Greg blinked at this bit of randomness, got up from Sharon’s couch and made his way through the various party-goers to where Brigid was talking with a handful. “Sorry,” he said, “I didn’t quite catch that. It sounded as if you’d asked me what was the singular of rice.”
“That is what I asked you,” said Brigid.
“That is what you asked me?” said Greg. “But … that doesn’t make sense.”
“Sure it does,” said Brigid. “Look, you’ve got a bowl, and it’s full of rice, right? So what do you call it if there’s only one, er, bit of rice in the bowl?”
“Empty?”
“No, no, what do you call the bit?
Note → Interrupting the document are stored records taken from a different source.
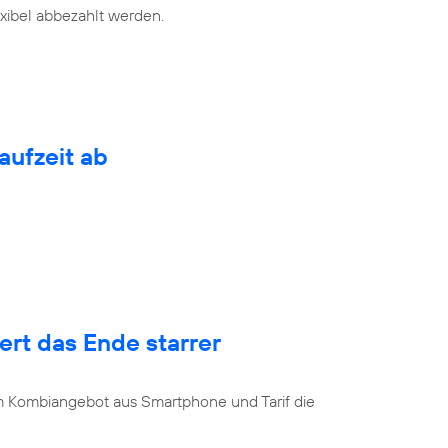
exibel abbezahlt werden.
aufzeit ab
rt das Ende starrer
u
 Kombiangebot aus Smartphone und Tarif die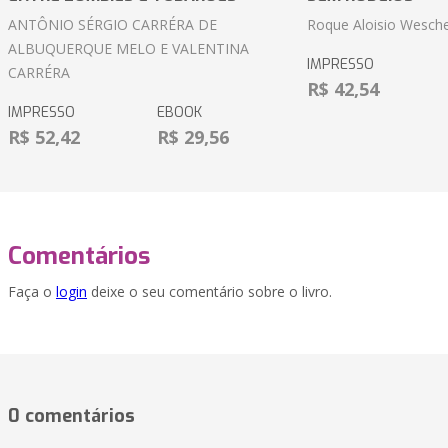
ANTÔNIO SÉRGIO CARRÉRA DE
Roque Aloisio Wesche
ALBUQUERQUE MELO E VALENTINA
IMPRESSO
CARRÉRA
R$ 42,54
IMPRESSO
EBOOK
R$ 52,42
R$ 29,56
Comentários
Faça o
login
deixe o seu comentário sobre o livro.
0 comentários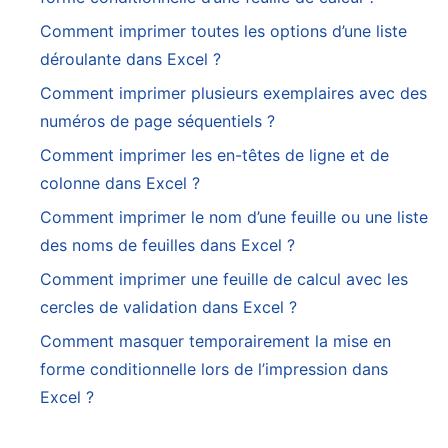
Comment imprimer toutes les options d’une liste
déroulante dans Excel ?
Comment imprimer plusieurs exemplaires avec des
numéros de page séquentiels ?
Comment imprimer les en-têtes de ligne et de
colonne dans Excel ?
Comment imprimer le nom d’une feuille ou une liste
des noms de feuilles dans Excel ?
Comment imprimer une feuille de calcul avec les
cercles de validation dans Excel ?
Comment masquer temporairement la mise en
forme conditionnelle lors de l’impression dans
Excel ?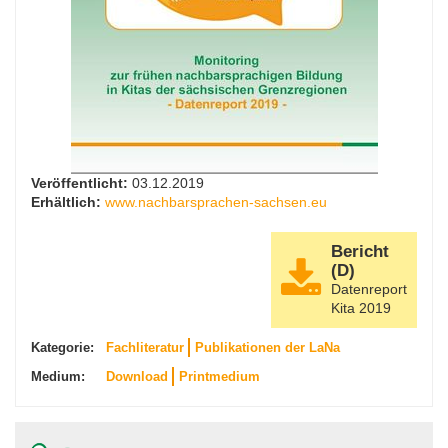
Veröffentlicht:
03.12.2019
Erhältlich:
www.nachbarsprachen-sachsen.eu
Bericht
(D)
Datenreport
Kita 2019
Kategorie:
Fachliteratur
Publikationen der LaNa
Medium:
Download
Printmedium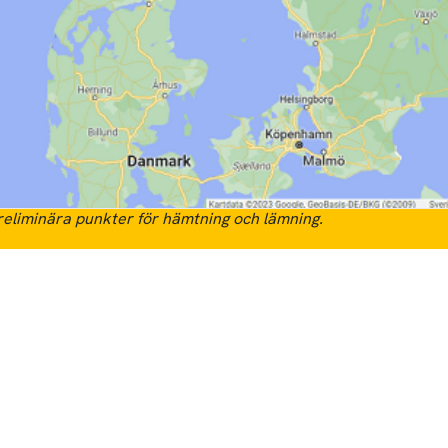
eliminära punkter för hämtning och lämning.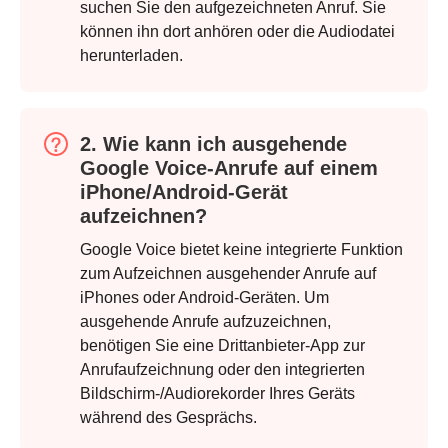
suchen Sie den aufgezeichneten Anruf. Sie
können ihn dort anhören oder die Audiodatei
herunterladen.
Schritt 1.
2. Wie kann ich ausgehende
Google Voice-Anrufe auf einem
iPhone/Android-Gerät
aufzeichnen?
Schritt 2.
Google Voice bietet keine integrierte Funktion
zum Aufzeichnen ausgehender Anrufe auf
iPhones oder Android-Geräten. Um
ausgehende Anrufe aufzuzeichnen,
benötigen Sie eine Drittanbieter-App zur
Anrufaufzeichnung oder den integrierten
Bildschirm-/Audiorekorder Ihres Geräts
während des Gesprächs.
Schritt 3.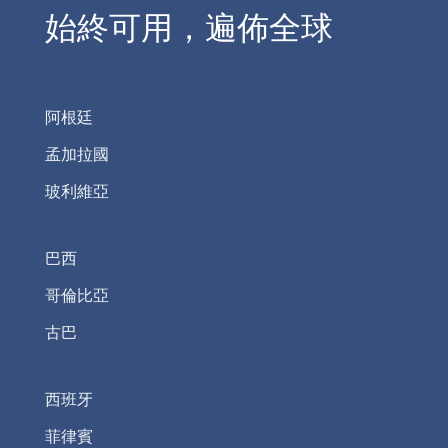
始終可用，遍佈全球
阿根廷
孟加拉國
玻利維亞
巴西
哥倫比亞
古巴
西班牙
菲律賓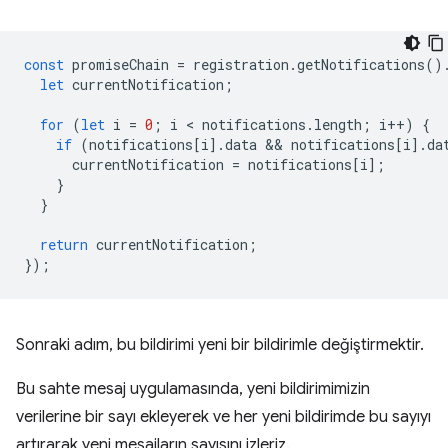
const
promiseChain
=
registration
.
getNotifications
()
let
currentNotification
;
for
(
let
i
=
0
;
i
 < 
notifications
.
length
;
i
++
)
{
if
(
notifications
[
i
].
data
 && 
notifications
[
i
].
da
currentNotification
=
notifications
[
i
];
}
}
return
currentNotification
;
});
Sonraki adım, bu bildirimi yeni bir bildirimle değiştirmektir.
Bu sahte mesaj uygulamasında, yeni bildirimimizin
verilerine bir sayı ekleyerek ve her yeni bildirimde bu sayıyı
artırarak yeni mesajların sayısını izleriz.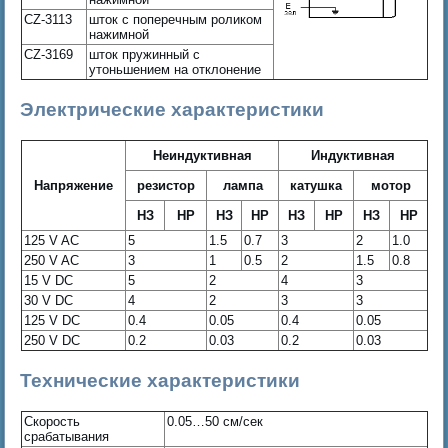
CZ-3113
шток с поперечным роликом
нажимной
CZ-3169
шток пружинный с
утоньшением на отклонение
Электрические характеристики
Неиндуктивная
Индуктивная
Напряжение
резистор
лампа
катушка
мотор
НЗ
НР
НЗ
НР
НЗ
НР
НЗ
НР
125 V AC
5
1.5
0.7
3
2
1.0
250 V AC
3
1
0.5
2
1.5
0.8
15 V DC
5
2
4
3
30 V DC
4
2
3
3
125 V DC
0.4
0.05
0.4
0.05
250 V DC
0.2
0.03
0.2
0.03
Технические характеристики
Скорость
0.05…50 см/сек
срабатывания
Is it ‘a rice’? Or something else, like ‘one ris, two rice’?”
“I don’t think the word ‘rice’ works that way,” said Greg. “Rice is one of those weird ‘always possessive’ words, like ‘pants’. You have ‘a bowl of rice,’ not ‘rices in a bowl’. If you want to be technical, a single, er, unit of rice, would be a grain of rice.”
“And two units?”
“Two grains of rice.”
“So grain has a singular and plural, but rice doesn’t? That’s nuts. Why not, ‘one grain, two rice’?”
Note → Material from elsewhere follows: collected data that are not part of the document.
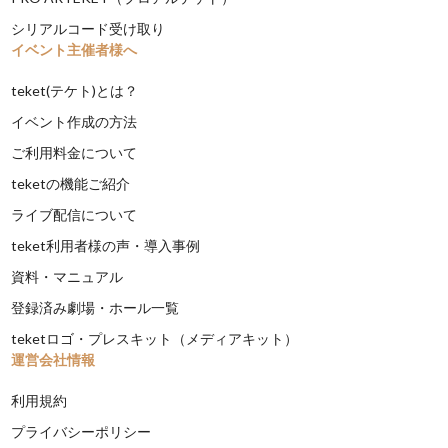
シリアルコード受け取り
イベント主催者様へ
teket(テケト)とは？
イベント作成の方法
ご利用料金について
teketの機能ご紹介
ライブ配信について
teket利用者様の声・導入事例
資料・マニュアル
登録済み劇場・ホール一覧
teketロゴ・プレスキット（メディアキット）
運営会社情報
利用規約
プライバシーポリシー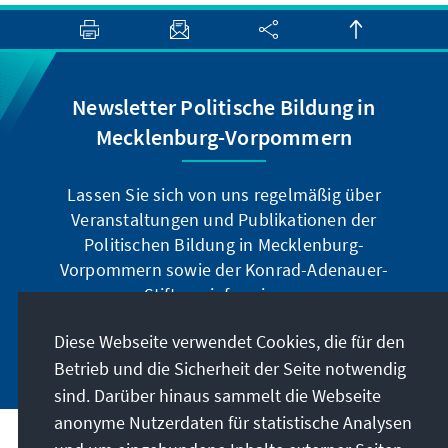
Newsletter Politische Bildung in
Mecklenburg-Vorpommern
Lassen Sie sich von uns regelmäßig über
Veranstaltungen und Publikationen der
Politischen Bildung in Mecklenburg-
Vorpommern sowie der Konrad-Adenauer-
Stiftung informieren.
Diese Webseite verwendet Cookies, die für den
Jetzt abonnieren
Betrieb und die Sicherheit der Seite notwendig
sind. Darüber hinaus sammelt die Webseite
anonyme Nutzerdaten für statistische Analysen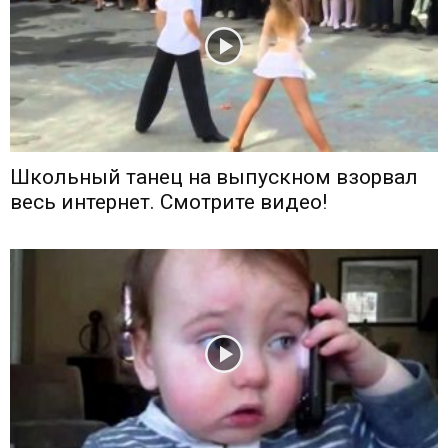
Школьный танец на выпускном взорвал
весь интернет. Смотрите видео!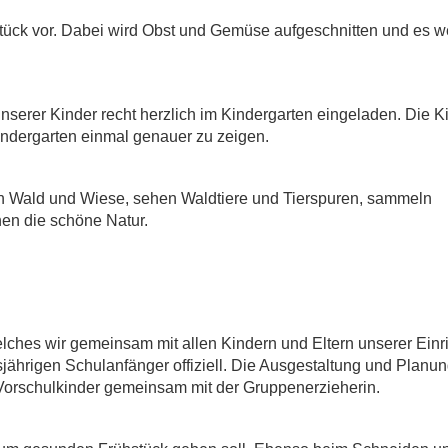
tück vor. Dabei wird Obst und Gemüse aufgeschnitten und es 
serer Kinder recht herzlich im Kindergarten eingeladen. Die K
Kindergarten einmal genauer zu zeigen.
h Wald und Wiese, sehen Waldtiere und Tierspuren, sammeln
nen die schöne Natur.
lches wir gemeinsam mit allen Kindern und Eltern unserer Einr
sjährigen Schulanfänger offiziell. Die Ausgestaltung und Planu
Vorschulkinder gemeinsam mit der Gruppenerzieherin.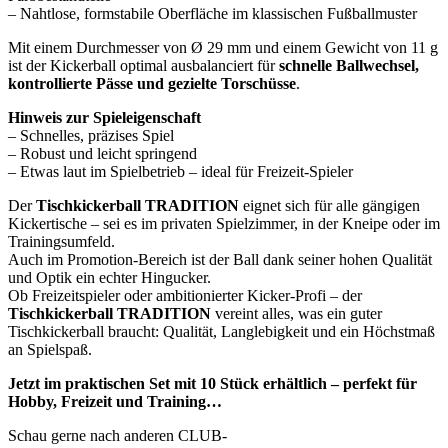
– Nahtlose, formstabile Oberfläche im klassischen Fußballmuster
Mit einem Durchmesser von Ø 29 mm und einem Gewicht von 11 g
ist der Kickerball optimal ausbalanciert für
schnelle Ballwechsel,
kontrollierte Pässe und gezielte Torschüsse
.
Hinweis zur Spieleigenschaft
– Schnelles, präzises Spiel
– Robust und leicht springend
– Etwas laut im Spielbetrieb – ideal für Freizeit-Spieler
Der
Tischkickerball TRADITION
eignet sich für alle gängigen
Kickertische – sei es im privaten Spielzimmer, in der Kneipe oder im
Trainingsumfeld.
Auch im Promotion-Bereich ist der Ball dank seiner hohen Qualität
und Optik ein echter Hingucker.
Ob Freizeitspieler oder ambitionierter Kicker-Profi – der
Tischkickerball TRADITION
vereint alles, was ein guter
Tischkickerball braucht: Qualität, Langlebigkeit und ein Höchstmaß
an Spielspaß.
Jetzt im praktischen Set mit 10 Stück erhältlich – perfekt für
Hobby, Freizeit und Training…
Schau gerne nach anderen CLUB-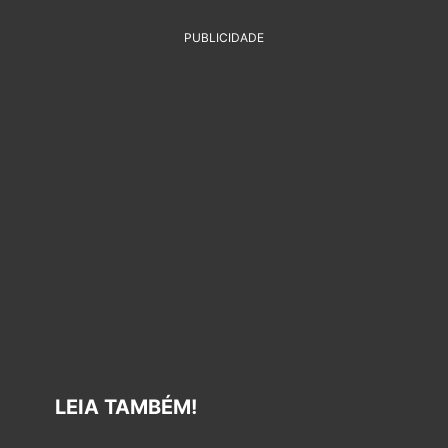
PUBLICIDADE
LEIA TAMBÉM!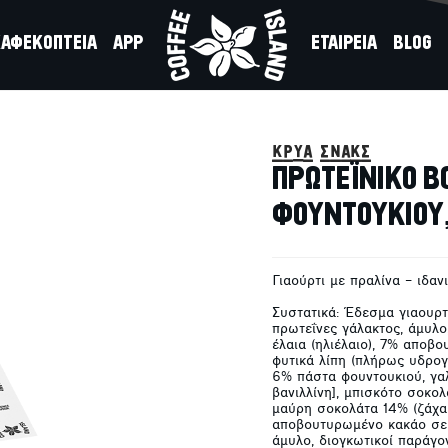
ΑΦΕΚΟΠΤΕΙΑ
APP
ΕΤΑΙΡΕΙΑ
BLOG
ΑΛΙΝΑ
κρύα σνακς
 ΣΟΚΟΛΑΤΑΣ
ΠΡΩΤΕΪΝΙΚΟ B
ΦΟΥΝΤΟΥΚΙΟΥ,
Γιαούρτι με πραλίνα – ιδαν
Συστατικά: Έδεσμα γιαουρτ
πρωτεΐνες γάλακτος, άμυλο,
έλαια (ηλιέλαιο), 7% αποβ
φυτικά λίπη (πλήρως υδρο
6% πάστα φουντουκιού, γαλ
βανιλλίνη], μπισκότο σοκολ
μαύρη σοκολάτα 14% (ζάχα
αποβουτυρωμένο κακάο σε 
άμυλο, διογκωτικοί παράγο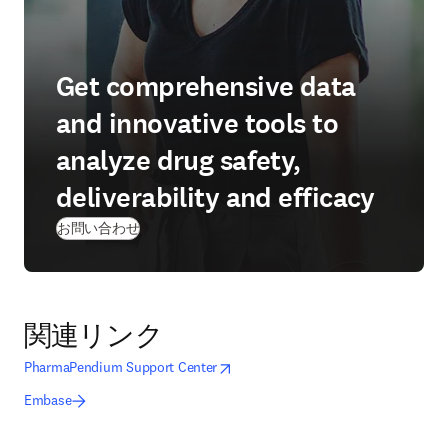
Get comprehensive data
and innovative tools to
analyze drug safety,
deliverability and efficacy
お問い合わせ
関連リンク
opens in new tab/window
新しいタブ／ウィンドウで開く
PharmaPendium Support Center
Embase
Greg shrugged. “I didn’t make the language, I’m just explaining it. Besides, that would start to get confusing if you were actually talking about wheat and people thought you were talking about rice.”
“Good point!” said Brigid. “So is ‘wheat’ singular or plural? Can you have two wheats?”
Greg squeezed his eyes shut. “You’re saying these things just to hurt me, aren’t you?”